** YOUR TASK **
Without omitting anything, return the records precisely as given.

** RECORDS **
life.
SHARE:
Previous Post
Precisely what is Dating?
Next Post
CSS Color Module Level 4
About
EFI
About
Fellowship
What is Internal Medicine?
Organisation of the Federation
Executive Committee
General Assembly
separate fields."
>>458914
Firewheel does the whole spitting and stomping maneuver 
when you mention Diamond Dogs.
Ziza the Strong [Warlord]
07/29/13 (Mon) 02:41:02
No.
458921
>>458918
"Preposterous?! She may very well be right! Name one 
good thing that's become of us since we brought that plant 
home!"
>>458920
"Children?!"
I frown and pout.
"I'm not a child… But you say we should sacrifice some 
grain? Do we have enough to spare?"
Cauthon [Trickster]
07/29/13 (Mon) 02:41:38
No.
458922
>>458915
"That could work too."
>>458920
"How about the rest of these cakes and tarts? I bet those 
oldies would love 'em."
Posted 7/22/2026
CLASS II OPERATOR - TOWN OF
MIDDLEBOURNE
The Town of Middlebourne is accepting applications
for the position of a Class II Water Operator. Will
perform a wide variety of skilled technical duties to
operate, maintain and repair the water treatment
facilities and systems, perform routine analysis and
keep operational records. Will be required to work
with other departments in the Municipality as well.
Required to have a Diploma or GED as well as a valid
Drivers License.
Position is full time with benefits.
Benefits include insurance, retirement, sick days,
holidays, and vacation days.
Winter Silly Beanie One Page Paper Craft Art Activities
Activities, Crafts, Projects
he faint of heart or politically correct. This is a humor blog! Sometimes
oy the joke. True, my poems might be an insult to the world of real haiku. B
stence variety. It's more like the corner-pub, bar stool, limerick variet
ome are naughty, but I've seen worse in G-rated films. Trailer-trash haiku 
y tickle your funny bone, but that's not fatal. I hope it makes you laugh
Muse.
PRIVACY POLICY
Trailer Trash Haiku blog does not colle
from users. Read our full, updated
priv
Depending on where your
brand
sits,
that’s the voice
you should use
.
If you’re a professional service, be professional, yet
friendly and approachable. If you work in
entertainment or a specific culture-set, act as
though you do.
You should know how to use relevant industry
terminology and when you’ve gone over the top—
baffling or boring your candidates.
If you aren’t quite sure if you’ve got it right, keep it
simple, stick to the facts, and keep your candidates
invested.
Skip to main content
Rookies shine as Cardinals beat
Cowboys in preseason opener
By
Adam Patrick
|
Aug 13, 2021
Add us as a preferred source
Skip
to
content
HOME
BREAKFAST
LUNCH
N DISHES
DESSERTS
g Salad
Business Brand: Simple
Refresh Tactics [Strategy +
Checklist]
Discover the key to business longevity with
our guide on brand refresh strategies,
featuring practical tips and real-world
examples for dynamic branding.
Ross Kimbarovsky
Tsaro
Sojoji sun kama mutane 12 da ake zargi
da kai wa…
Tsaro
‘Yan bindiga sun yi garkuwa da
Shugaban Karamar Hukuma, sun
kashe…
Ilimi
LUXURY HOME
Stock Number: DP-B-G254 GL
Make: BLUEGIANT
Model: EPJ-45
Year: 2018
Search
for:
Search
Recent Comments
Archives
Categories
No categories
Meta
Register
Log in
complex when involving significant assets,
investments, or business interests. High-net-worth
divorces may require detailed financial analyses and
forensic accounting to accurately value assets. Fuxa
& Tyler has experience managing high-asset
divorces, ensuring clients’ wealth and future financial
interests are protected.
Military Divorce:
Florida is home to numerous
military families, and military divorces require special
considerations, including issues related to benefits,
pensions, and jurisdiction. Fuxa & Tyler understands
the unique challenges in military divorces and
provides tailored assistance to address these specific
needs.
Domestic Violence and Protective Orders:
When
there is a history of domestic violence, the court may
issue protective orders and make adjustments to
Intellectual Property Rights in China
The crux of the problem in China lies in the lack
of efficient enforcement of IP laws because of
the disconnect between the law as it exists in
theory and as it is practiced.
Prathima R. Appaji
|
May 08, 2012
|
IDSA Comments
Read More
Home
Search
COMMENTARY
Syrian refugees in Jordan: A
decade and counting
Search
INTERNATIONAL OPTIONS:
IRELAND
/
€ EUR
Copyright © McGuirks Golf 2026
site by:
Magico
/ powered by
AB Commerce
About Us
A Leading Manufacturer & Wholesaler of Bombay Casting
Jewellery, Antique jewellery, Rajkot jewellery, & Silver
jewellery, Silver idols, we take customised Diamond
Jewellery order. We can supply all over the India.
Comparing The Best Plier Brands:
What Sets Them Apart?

** ANSWER SECTION **
life.
SHARE:
Previous Post
Precisely what is Dating?
Next Post
CSS Color Module Level 4
About
EFI
About
Fellowship
What is Internal Medicine?
Organisation of the Federation
Executive Committee
General Assembly
separate fields."
>>458914
Firewheel does the whole spitting and stomping maneuver 
when you mention Diamond Dogs.
Ziza the Strong [Warlord]
07/29/13 (Mon) 02:41:02
No.
458921
>>458918
"Preposterous?! She may very well be right! Name one 
good thing that's become of us since we brought that plant 
home!"
>>458920
"Children?!"
I frown and pout.
"I'm not a child… But you say we should sacrifice some 
grain? Do we have enough to spare?"
Cauthon [Trickster]
07/29/13 (Mon) 02:41:38
No.
458922
>>458915
"That could work too."
>>458920
"How about the rest of these cakes and tarts? I bet those 
oldies would love 'em."
Posted 7/22/2026
CLASS II OPERATOR - TOWN OF
MIDDLEBOURNE
The Town of Middlebourne is accepting applications
for the position of a Class II Water Operator. Will
perform a wide variety of skilled technical duties to
operate, maintain and repair the water treatment
facilities and systems, perform routine analysis and
keep operational records. Will be required to work
with other departments in the Municipality as well.
Required to have a Diploma or GED as well as a valid
Drivers License.
Position is full time with benefits.
Benefits include insurance, retirement, sick days,
holidays, and vacation days.
Winter Silly Beanie One Page Paper Craft Art Activities
Activities, Crafts, Projects
he faint of heart or politically correct. This is a humor blog! Sometimes
oy the joke. True, my poems might be an insult to the world of real haiku. B
stence variety. It's more like the corner-pub, bar stool, limerick variet
ome are naughty, but I've seen worse in G-rated films. Trailer-trash haiku 
y tickle your funny bone, but that's not fatal. I hope it makes you laugh
Muse.
PRIVACY POLICY
Trailer Trash Haiku blog does not colle
from users. Read our full, updated
priv
Depending on where your
brand
sits,
that’s the voice
you should use
.
If you’re a professional service, be professional, yet
friendly and approachable. If you work in
entertainment or a specific culture-set, act as
though you do.
You should know how to use relevant industry
terminology and when you’ve gone over the top—
baffling or boring your candidates.
If you aren’t quite sure if you’ve got it right, keep it
simple, stick to the facts, and keep your candidates
invested.
Skip to main content
Rookies shine as Cardinals beat
Cowboys in preseason opener
By
Adam Patrick
|
Aug 13, 2021
Add us as a preferred source
Skip
to
content
HOME
BREAKFAST
LUNCH
N DISHES
DESSERTS
g Salad
Business Brand: Simple
Refresh Tactics [Strategy +
Checklist]
Discover the key to business longevity with
our guide on brand refresh strategies,
featuring practical tips and real-world
examples for dynamic branding.
Ross Kimbarovsky
Tsaro
Sojoji sun kama mutane 12 da ake zargi
da kai wa…
Tsaro
‘Yan bindiga sun yi garkuwa da
Shugaban Karamar Hukuma, sun
kashe…
Ilimi
LUXURY HOME
Stock Number: DP-B-G254 GL
Make: BLUEGIANT
Model: EPJ-45
Year: 2018
Search
for:
Search
Recent Comments
Archives
Categories
No categories
Meta
Register
Log in
complex when involving significant assets,
investments, or business interests. High-net-worth
divorces may require detailed financial analyses and
forensic accounting to accurately value assets. Fuxa
& Tyler has experience managing high-asset
divorces, ensuring clients’ wealth and future financial
interests are protected.
Military Divorce:
Florida is home to numerous
military families, and military divorces require special
considerations, including issues related to benefits,
pensions, and jurisdiction. Fuxa & Tyler understands
the unique challenges in military divorces and
provides tailored assistance to address these specific
needs.
Domestic Violence and Protective Orders:
When
there is a history of domestic violence, the court may
issue protective orders and make adjustments to
Intellectual Property Rights in China
The crux of the problem in China lies in the lack
of efficient enforcement of IP laws because of
the disconnect between the law as it exists in
theory and as it is practiced.
Prathima R. Appaji
|
May 08, 2012
|
IDSA Comments
Read More
Home
Search
COMMENTARY
Syrian refugees in Jordan: A
decade and counting
Search
INTERNATIONAL OPTIONS:
IRELAND
/
€ EUR
Copyright © McGuirks Golf 2026
site by:
Magico
/ powered by
AB Commerce
About Us
A Leading Manufacturer & Wholesaler of Bombay Casting
Jewellery, Antique jewellery, Rajkot jewellery, & Silver
jewellery, Silver idols, we take customised Diamond
Jewellery order. We can supply all over the India.
Comparing The Best Plier Brands:
What Sets Them Apart?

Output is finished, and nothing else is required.